Hay algo extremadamente teatral en El ángel exterminador que me atrajo desde el principio: una única acción, en un mismo lugar, con el máximo de personajes posibles. Se quiebra la fórmula aristotélica. Tal vez Buñuel sea el responsable de mi sentido absurdo de la construcción dramática. Fue uno de mis primeros maestros. Situaciones enrarecidas, acciones en espiral, estado de alteración, frases inesperadas en momentos trágicos: “Cuando estemos en Lourdes, quiero que me compres una virgen lavable de caucho”.

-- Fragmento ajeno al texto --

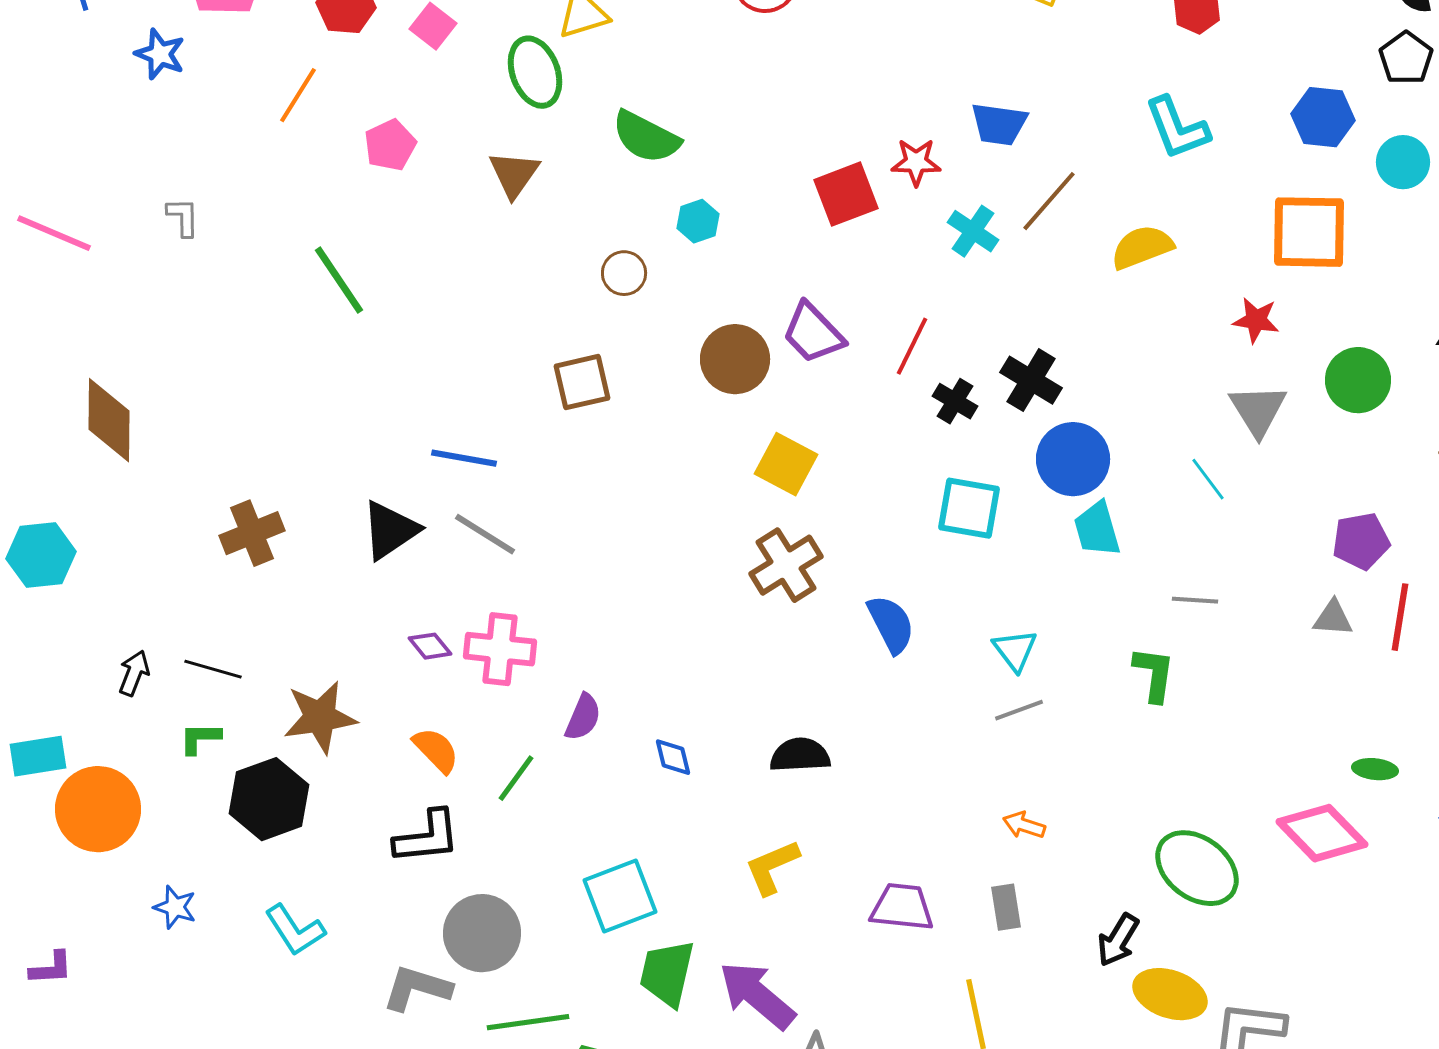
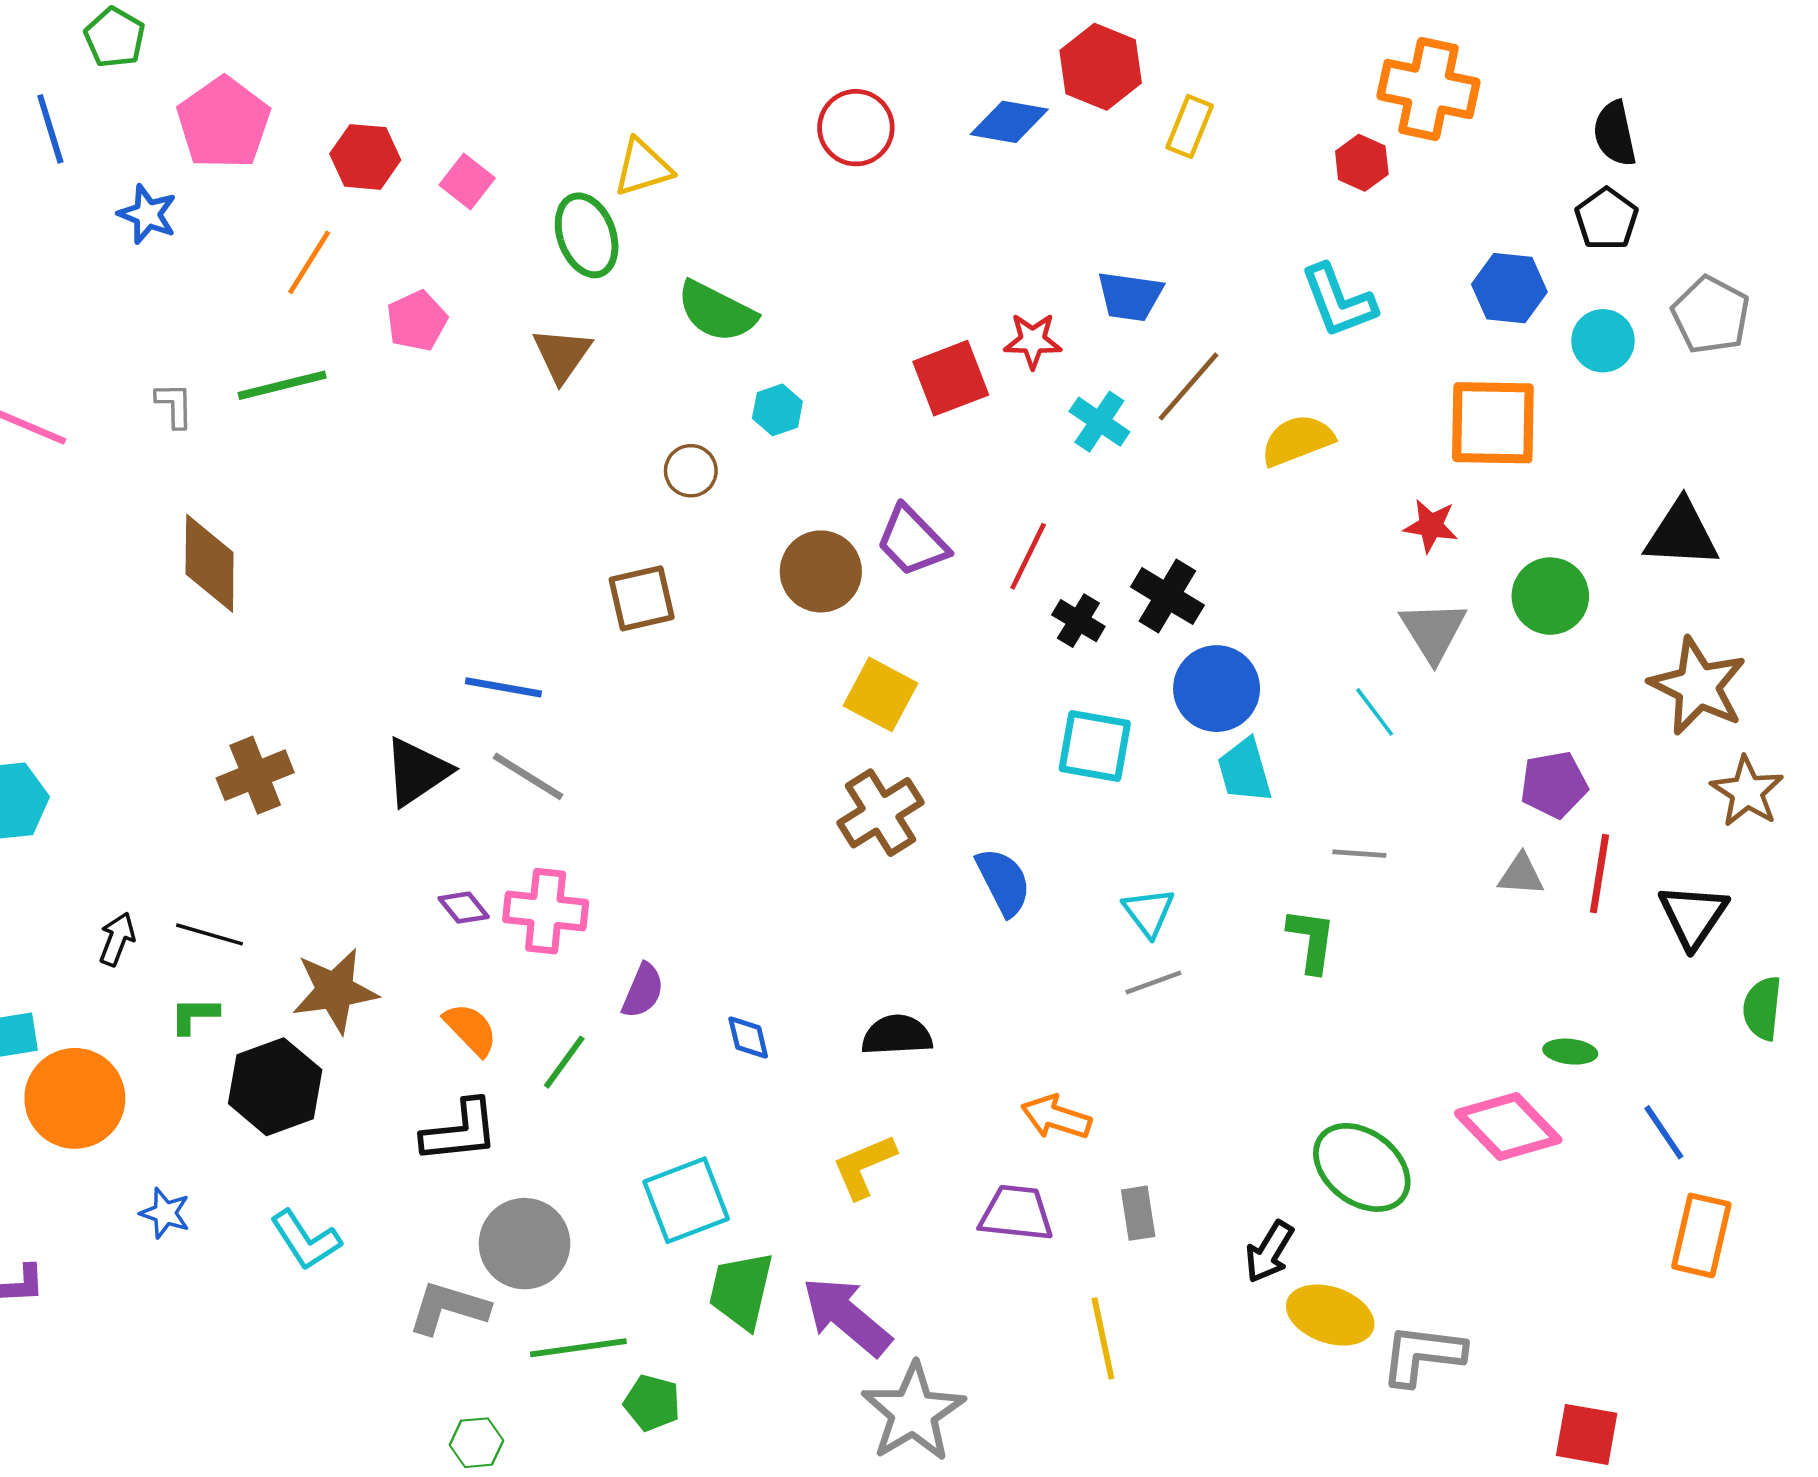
green line: (339, 280) -> (282, 385), moved, turned -70
brown diamond: (109, 420) -> (210, 563), moved
orange arrow: (1024, 825) -> (1056, 1117), moved, size x1.4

La primera vez que vi El ángel exterminador quedé atrapada por el misterio que mantenía a esos personajes aparentemente libres, prisioneros de una sala abierta. Sin motivo aparente. Hoy, encontré cierta contigüidad con la obra de Gombrowicz, por el tono y por el recorte: la aristocracia, la autodegradación. La irreverencia hacia los símbolos más primarios. El sacrificio, la sangre virgen. Lo circular. El dislate de la forma.
Pero además, mientras miraba El ángel exterminador para escribir estas líneas, descubrí una escena de la que no tenía registro consciente: una de las mujeres, víctima de la fiebre, ve una mano saliendo del ropero, una mano asesina a la que termina intentando acuchillar para defenderse. Parece que Buñuel me habita, más allá de lo que sé.